A imigração de Sulistas para o Brasil após a Guerra é um evento curioso e interessante: resultado direto da guerra. Esta foi a maior imigração por motivos políticos na história dos Estados Unidos.

Segundo Betty Antunes, a emigração de cidadãos norte-americanos para o Brasil,

Tem sido analisada mais sobre termos numéricos, sem levar em conta os qualitativos e a proporcionalidade em relação aos emigrados europeus.[2]

A Imigração Americana no Brasil é um fato raramente mencionado nos livros, apesar de sua grande importância não somente para o desenvolvimento do interior de São Paulo, mas também para o estado. O final da Guerra Civil Americana (1861 – 1865), entre nortistas e sulistas, com a derrota dos sulistas, foi o início de um longo processo que terminaria aqui, em terras brasileiras.

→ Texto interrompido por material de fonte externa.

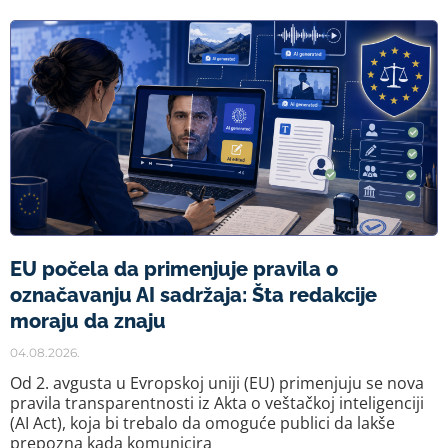
EU počela da primenjuje pravila o
označavanju AI sadržaja: Šta redakcije
moraju da znaju
04.08.2026.
Od 2. avgusta u Evropskoj uniji (EU) primenjuju se nova
pravila transparentnosti iz Akta o veštačkoj inteligenciji
(AI Act), koja bi trebalo da omoguće publici da lakše
prepozna kada komunicira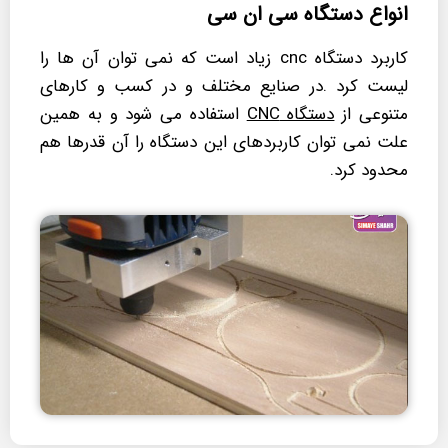
انواع مواد و متریال غیر فلزات می باشد.
انواع دستگاه سی ان سی
مشاهده جزئیات
کاربرد دستگاه cnc زیاد است که نمی توان آن ها را
لیست کرد .در صنایع مختلف و در کسب و کارهای
متنوعی از
دستگاه CNC
استفاده می شود و به همین
علت نمی توان کاربردهای این دستگاه را آن قدرها هم
محدود کرد.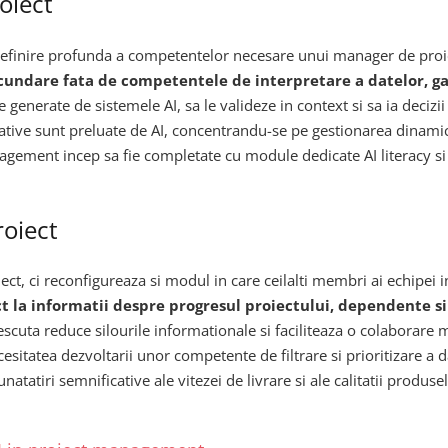
oiect
efinire profunda a competentelor necesare unui manager de proie
ndare fata de competentele de interpretare a datelor, gan
 generate de sistemele AI, sa le valideze in context si sa ia decizii
ative sunt preluate de AI, concentrandu-se pe gestionarea dinamicil
management incep sa fie completate cu module dedicate AI literacy s
roiect
ect, ci reconfigureaza si modul in care ceilalti membri ai echipe
ct la informatii despre progresul proiectului, dependente si
cuta reduce silourile informationale si faciliteaza o colaborare m
esitatea dezvoltarii unor competente de filtrare si prioritizare a d
atatiri semnificative ale vitezei de livrare si ale calitatii produsel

A grande maioria dos imigrantes americanos que vieram para o Brasil se dirigiu para as colônias de Dunn, em Cananéia e Mac-Mullan, em Iguape. O restante rumou para o interior de São Paulo, estabelecendo-se por conta própria.

Centenas dos que não se adaptaram na Ribeira ou em outras colônias, transferiram-se para Santa Bárbara d’Oeste. Em 1866 os primeiros americanos se fixaram em território barbarense, estabelecendo-se em terras da fazenda Machadinho, hoje Americana. Novas levas de imigrantes foram adensando a população americana da região e, em pouco tempo Santa Bárbara seria um núcleo mais representativo do grupo.

Aqueles que trouxeram consigo algum capital adquiriu terras logo na chegada; outros vendiam sua força de trabalho e conhecimentos técnicos para os grandes fazendeiros da região até acumularem o suficiente para se estabelecerem por conta própria.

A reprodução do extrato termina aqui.